▶ **What is being asked**: Print out the data below in full and exactly, skipping the pictures.

##########

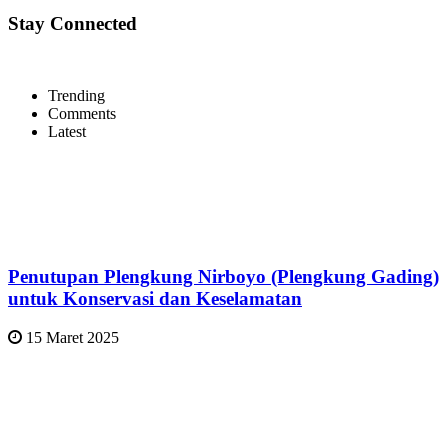
Stay Connected
Trending
Comments
Latest
Penutupan Plengkung Nirboyo (Plengkung Gading)
untuk Konservasi dan Keselamatan
15 Maret 2025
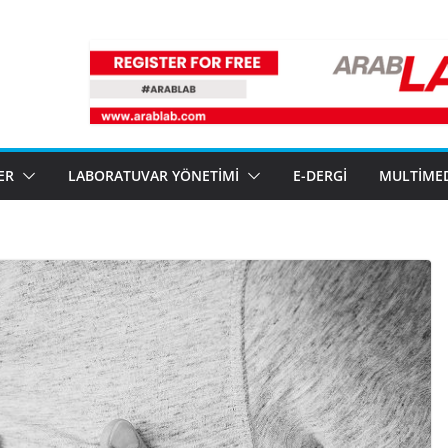
ER
LABORATUVAR YÖNETIMI
E-DERGI
MULTIME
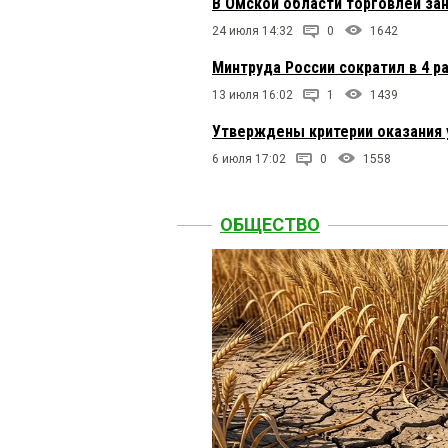
В Омской области торговлей за
24 июля 14:32
0
1642
Минтруда России сократил в 4 
13 июля 16:02
1
1439
Утверждены критерии оказания
6 июля 17:02
0
1558
ОБЩЕСТВО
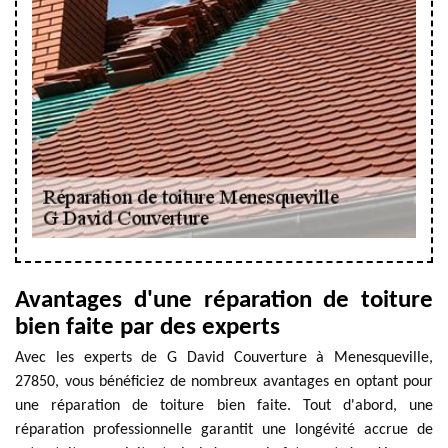
Avantages d'une réparation de toiture
bien faite par des experts
Avec les experts de G David Couverture à Menesqueville,
27850, vous bénéficiez de nombreux avantages en optant pour
une réparation de toiture bien faite. Tout d'abord, une
réparation professionnelle garantit une longévité accrue de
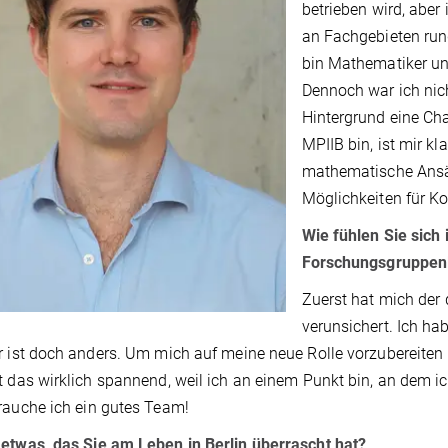
betrieben wird, aber
an Fachgebieten run
bin Mathematiker und
Dennoch war ich nic
Hintergrund eine Cha
MPIIB bin, ist mir k
mathematische Ansät
Möglichkeiten für K
Wie fühlen Sie sich 
Forschungsgruppenl
Zuerst hat mich der
verunsichert. Ich ha
r ist doch anders. Um mich auf meine neue Rolle vorzubereiten
t das wirklich spannend, weil ich an einem Punkt bin, an dem 
rauche ich ein gutes Team!
etwas, das Sie am Leben in Berlin überrascht hat?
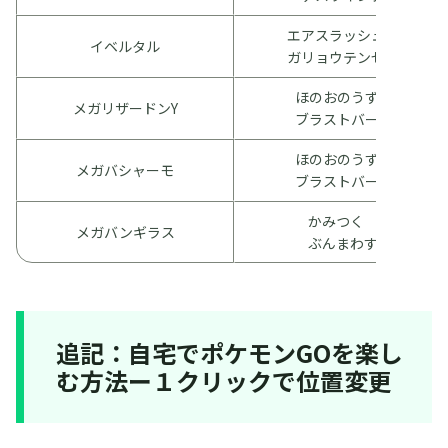
エアスラッシュ
イベルタル
ガリョウテンセイ
ほのおのうず
メガリザードンY
ブラストバーン
ほのおのうず
メガバシャーモ
ブラストバーン
かみつく
メガバンギラス
ぶんまわす
追記：自宅でポケモンGOを楽し
む方法ー１クリックで位置変更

##########

▶ **Problem solution**:
Stay Connected
Trending
Comments
Latest
Penutupan Plengkung Nirboyo (Plengkung Gading)
untuk Konservasi dan Keselamatan
15 Maret 2025
ER
LABORATUVAR YÖNETIMI
E-DERGI
MULTIME
В Омской области торговлей за
24 июля 14:32
0
1642
Минтруда России сократил в 4 
13 июля 16:02
1
1439
Утверждены критерии оказания
6 июля 17:02
0
1558
ОБЩЕСТВО
Avantages d'une réparation de toiture
bien faite par des experts
Avec les experts de G David Couverture à Menesqueville,
27850, vous bénéficiez de nombreux avantages en optant pour
une réparation de toiture bien faite. Tout d'abord, une
réparation professionnelle garantit une longévité accrue de
betrieben wird, aber
an Fachgebieten run
bin Mathematiker und
Dennoch war ich nic
Hintergrund eine Cha
MPIIB bin, ist mir k
mathematische Ansät
Möglichkeiten für K
Wie fühlen Sie sich 
Forschungsgruppenl
Zuerst hat mich der
verunsichert. Ich ha
r ist doch anders. Um mich auf meine neue Rolle vorzubereiten
t das wirklich spannend, weil ich an einem Punkt bin, an dem 
rauche ich ein gutes Team!
etwas, das Sie am Leben in Berlin überrascht hat?
エアスラッシュ
イベルタル
ガリョウテンセイ
ほのおのうず
メガリザードンY
ブラストバーン
ほのおのうず
メガバシャーモ
ブラストバーン
かみつく
メガバンギラス
ぶんまわす
追記：自宅でポケモンGOを楽し
む方法ー１クリックで位置変更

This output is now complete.